> _Task prompt_: Reproduce word for word, from the entries below, the line with "ONLAK, цвет", the line with "6. Opiniowanie projektu", and every line between them, and nothing more.

--- START ---

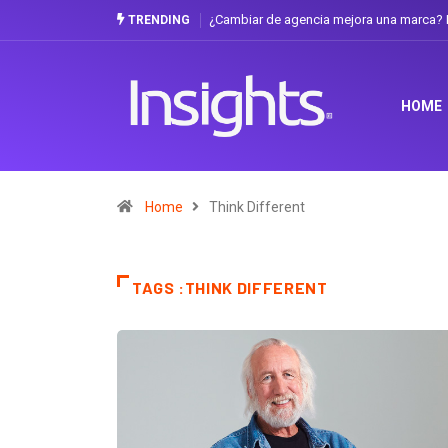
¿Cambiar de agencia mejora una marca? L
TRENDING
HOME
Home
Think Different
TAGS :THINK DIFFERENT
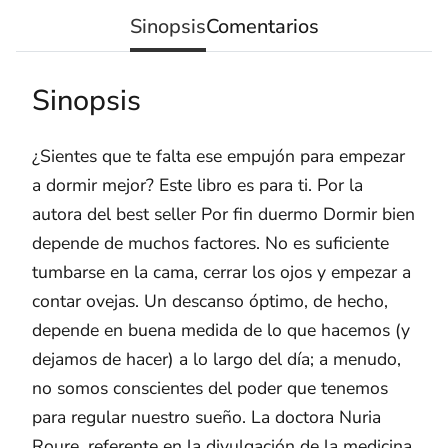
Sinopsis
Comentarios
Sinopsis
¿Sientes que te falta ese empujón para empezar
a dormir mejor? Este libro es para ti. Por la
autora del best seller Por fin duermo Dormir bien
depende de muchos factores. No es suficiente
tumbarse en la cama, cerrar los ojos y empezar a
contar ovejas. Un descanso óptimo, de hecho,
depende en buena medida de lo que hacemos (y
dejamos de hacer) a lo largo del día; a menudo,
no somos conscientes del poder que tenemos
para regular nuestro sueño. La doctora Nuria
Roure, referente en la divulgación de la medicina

--- END ---
--- START ---

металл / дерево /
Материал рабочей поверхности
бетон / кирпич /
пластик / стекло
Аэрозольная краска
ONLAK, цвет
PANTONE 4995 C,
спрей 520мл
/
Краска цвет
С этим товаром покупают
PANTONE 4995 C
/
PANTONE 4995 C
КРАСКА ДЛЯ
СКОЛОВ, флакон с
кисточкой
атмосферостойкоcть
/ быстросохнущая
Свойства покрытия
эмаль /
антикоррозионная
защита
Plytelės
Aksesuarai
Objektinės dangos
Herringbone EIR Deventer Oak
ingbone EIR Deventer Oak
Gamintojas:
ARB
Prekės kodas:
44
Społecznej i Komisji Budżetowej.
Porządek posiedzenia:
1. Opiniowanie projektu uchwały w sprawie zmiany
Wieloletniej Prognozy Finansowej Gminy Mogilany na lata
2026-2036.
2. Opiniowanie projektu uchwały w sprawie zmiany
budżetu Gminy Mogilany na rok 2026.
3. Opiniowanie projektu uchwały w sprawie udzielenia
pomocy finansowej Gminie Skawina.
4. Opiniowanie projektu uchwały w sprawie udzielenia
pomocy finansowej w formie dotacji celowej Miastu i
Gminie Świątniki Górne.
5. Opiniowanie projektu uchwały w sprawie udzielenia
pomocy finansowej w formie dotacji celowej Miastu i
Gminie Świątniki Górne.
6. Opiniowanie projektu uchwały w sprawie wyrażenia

--- END ---

> _Reply_:
ONLAK, цвет
PANTONE 4995 C,
спрей 520мл
/
Краска цвет
С этим товаром покупают
PANTONE 4995 C
/
PANTONE 4995 C
КРАСКА ДЛЯ
СКОЛОВ, флакон с
кисточкой
атмосферостойкоcть
/ быстросохнущая
Свойства покрытия
эмаль /
антикоррозионная
защита
Plytelės
Aksesuarai
Objektinės dangos
Herringbone EIR Deventer Oak
ingbone EIR Deventer Oak
Gamintojas:
ARB
Prekės kodas:
44
Społecznej i Komisji Budżetowej.
Porządek posiedzenia:
1. Opiniowanie projektu uchwały w sprawie zmiany
Wieloletniej Prognozy Finansowej Gminy Mogilany na lata
2026-2036.
2. Opiniowanie projektu uchwały w sprawie zmiany
budżetu Gminy Mogilany na rok 2026.
3. Opiniowanie projektu uchwały w sprawie udzielenia
pomocy finansowej Gminie Skawina.
4. Opiniowanie projektu uchwały w sprawie udzielenia
pomocy finansowej w formie dotacji celowej Miastu i
Gminie Świątniki Górne.
5. Opiniowanie projektu uchwały w sprawie udzielenia
pomocy finansowej w formie dotacji celowej Miastu i
Gminie Świątniki Górne.
6. Opiniowanie projektu uchwały w sprawie wyrażenia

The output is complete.